Kailua-Kona (Hi, USA) - Diana Bertsch lebt mit ihrer Familie auf Big Island, Hawaii. Sie hat Sharon Ackles als Renndirektorin des wichtigsten Triathlons der Welt abgelöst. Peter Hennings ist für die TV-Produktion für NBC zuständig und der Chef  von Ironmanlive. 3athlon.de hat sich im Büro der WTC im Kuakini Tower mit den beiden langjährigen Mitarbeitern der WTC getroffen.
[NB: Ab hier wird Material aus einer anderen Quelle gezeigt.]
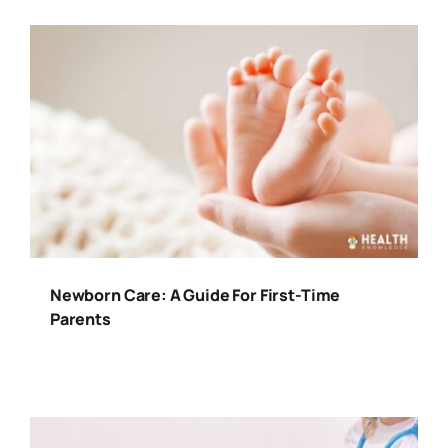
Newborn Care: A Guide For First-Time
Parents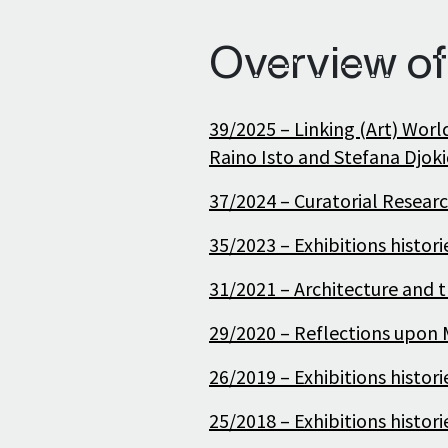
Overview of
39/2025 – Linking (Art) Worl
Raino Isto and Stefana Djoki
37/2024 – Curatorial Researc
35/2023 – Exhibitions histor
31/2021 – Architecture and t
29/2020 – Reflections upon M
26/2019 – Exhibitions histor
25/2018 – Exhibitions histor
3athlon.de: Diana, kannst Du Dich vielleicht unseren Lesern vorstellen? Wie lange bist Du bereits auf der Insel. Seit wann bist Du hauptverantwortlich für den „Worlds“ in Kona zuständig?
Diana Bertsch: Ich bin seit 4 Jahren für den IRONMAN Hawaii zuständig, also im 5. Jahr. Big Island nenne ich seit 1992 meine Heimat, auch wenn ich 1995 zurück auf das Mainland [Festland , die USA] ging. 1997 war ich aber wieder in Kona. Es ist ein Segen hier zu leben. Jeden Tag muss man sich vergegenwärtigen, wie wunderschön es ist. Ich bin kein Freund von großen Reisen und sehr verwurzelt. Ein Hauptgrund ist mein 8 Jahre alter Sohn William.
Peter Henning: Der zukünftige Fussball-Star (lachend), leider kein Ironman.
Diana Bertsch: Ja leider, ich glaube wir haben ihn für immer verloren (lachend).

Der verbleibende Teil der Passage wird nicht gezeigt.